INPUT section start

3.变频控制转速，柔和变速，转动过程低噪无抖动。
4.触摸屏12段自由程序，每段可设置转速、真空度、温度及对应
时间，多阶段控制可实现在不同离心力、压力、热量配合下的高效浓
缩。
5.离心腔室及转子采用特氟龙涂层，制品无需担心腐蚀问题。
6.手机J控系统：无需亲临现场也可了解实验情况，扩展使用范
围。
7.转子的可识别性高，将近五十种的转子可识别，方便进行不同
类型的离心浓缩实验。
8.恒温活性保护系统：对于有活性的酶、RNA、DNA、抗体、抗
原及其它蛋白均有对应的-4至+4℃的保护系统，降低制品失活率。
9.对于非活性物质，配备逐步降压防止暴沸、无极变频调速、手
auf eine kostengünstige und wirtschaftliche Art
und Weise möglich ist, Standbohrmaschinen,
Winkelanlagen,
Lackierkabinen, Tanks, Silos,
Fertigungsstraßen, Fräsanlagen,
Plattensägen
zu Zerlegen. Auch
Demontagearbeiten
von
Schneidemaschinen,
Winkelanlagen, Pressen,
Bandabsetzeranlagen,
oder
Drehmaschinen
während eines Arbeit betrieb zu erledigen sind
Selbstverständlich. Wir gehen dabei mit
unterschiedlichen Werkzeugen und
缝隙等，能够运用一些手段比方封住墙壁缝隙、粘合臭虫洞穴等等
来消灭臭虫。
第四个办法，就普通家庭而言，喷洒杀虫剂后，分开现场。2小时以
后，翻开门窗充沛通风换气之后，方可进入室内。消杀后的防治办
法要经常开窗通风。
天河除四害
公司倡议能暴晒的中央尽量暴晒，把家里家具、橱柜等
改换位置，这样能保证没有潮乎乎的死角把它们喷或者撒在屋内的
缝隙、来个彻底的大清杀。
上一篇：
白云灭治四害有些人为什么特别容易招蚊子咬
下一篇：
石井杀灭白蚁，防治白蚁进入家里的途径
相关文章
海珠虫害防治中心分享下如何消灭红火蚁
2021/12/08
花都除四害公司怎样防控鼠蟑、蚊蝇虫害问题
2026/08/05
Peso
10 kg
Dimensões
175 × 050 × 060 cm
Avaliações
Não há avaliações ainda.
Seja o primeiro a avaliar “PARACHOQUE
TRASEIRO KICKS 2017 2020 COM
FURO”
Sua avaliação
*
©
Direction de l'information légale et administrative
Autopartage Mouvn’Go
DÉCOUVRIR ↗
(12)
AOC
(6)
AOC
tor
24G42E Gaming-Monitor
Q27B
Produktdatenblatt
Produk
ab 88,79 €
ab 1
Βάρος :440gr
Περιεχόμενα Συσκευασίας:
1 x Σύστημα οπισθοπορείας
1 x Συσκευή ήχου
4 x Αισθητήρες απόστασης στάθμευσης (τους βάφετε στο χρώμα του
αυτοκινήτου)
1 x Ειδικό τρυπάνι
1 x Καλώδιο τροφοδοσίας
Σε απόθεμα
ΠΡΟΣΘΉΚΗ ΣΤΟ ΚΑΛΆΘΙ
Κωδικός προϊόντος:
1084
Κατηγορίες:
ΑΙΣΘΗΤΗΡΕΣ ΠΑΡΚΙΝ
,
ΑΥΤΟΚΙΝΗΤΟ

INPUT section end
INPUT section start

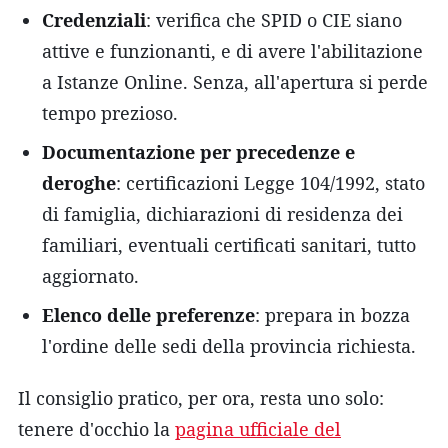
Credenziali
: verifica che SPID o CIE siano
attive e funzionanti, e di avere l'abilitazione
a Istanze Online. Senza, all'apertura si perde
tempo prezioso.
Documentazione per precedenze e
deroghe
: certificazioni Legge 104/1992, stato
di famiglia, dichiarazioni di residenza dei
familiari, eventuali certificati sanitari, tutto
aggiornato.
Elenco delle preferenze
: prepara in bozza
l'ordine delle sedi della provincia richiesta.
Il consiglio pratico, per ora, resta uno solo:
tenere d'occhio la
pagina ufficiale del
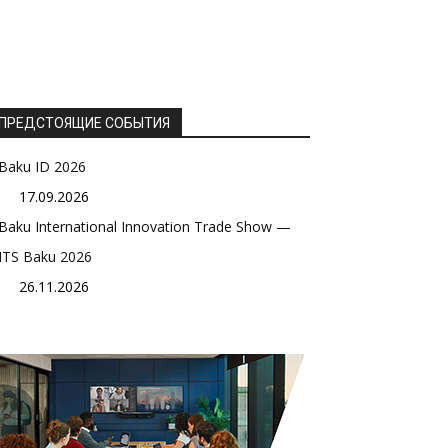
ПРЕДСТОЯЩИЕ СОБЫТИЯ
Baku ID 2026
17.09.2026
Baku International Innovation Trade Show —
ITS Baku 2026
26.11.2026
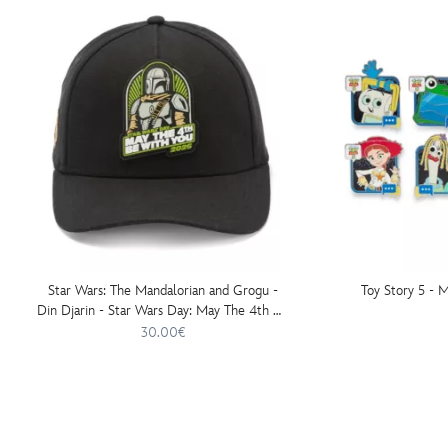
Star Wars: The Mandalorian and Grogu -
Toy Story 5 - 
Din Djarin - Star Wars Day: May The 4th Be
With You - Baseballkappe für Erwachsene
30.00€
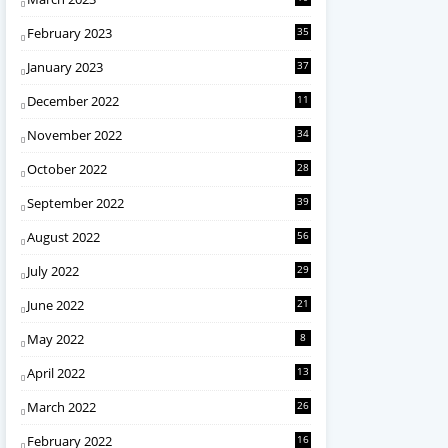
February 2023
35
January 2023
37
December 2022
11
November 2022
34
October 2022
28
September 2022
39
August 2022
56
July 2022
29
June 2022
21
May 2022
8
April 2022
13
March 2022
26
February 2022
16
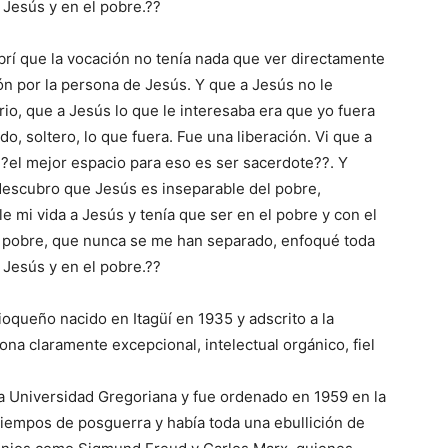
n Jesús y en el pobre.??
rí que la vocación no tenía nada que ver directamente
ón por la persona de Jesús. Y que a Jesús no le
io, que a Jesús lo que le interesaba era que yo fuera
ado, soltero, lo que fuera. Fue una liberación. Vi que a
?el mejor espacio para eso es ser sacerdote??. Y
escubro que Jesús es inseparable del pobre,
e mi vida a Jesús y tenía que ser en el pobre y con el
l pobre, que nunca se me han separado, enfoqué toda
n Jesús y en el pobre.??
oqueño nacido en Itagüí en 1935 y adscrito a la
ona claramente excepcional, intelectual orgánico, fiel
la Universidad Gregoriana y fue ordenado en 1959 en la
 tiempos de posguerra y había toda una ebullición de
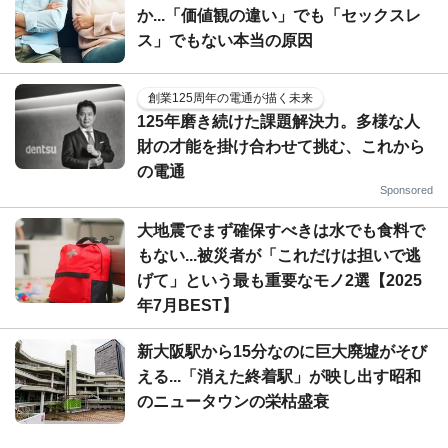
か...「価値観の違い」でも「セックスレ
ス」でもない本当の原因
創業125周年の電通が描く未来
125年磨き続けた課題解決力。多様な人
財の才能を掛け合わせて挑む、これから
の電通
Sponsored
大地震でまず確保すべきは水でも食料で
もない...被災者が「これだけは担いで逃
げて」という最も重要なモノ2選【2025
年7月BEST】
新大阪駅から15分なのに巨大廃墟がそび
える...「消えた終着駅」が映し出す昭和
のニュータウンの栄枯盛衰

INPUT section end
INPUT section start

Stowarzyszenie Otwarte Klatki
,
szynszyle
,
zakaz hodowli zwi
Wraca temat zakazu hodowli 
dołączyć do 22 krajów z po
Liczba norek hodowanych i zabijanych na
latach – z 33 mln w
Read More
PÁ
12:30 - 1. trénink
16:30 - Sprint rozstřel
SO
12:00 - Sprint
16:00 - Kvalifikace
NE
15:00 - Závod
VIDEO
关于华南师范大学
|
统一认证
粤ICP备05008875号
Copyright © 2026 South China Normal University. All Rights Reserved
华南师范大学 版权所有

INPUT section end

When you reach the line with "12:00 - Sprint" in the records above, start writing out lines exactly, and stop once the line with "华南师范大学 版权所有" has been written; include nothing else.

= YOUR SOLUTION =
12:00 - Sprint
16:00 - Kvalifikace
NE
15:00 - Závod
VIDEO
关于华南师范大学
|
统一认证
粤ICP备05008875号
Copyright © 2026 South China Normal University. All Rights Reserved
华南师范大学 版权所有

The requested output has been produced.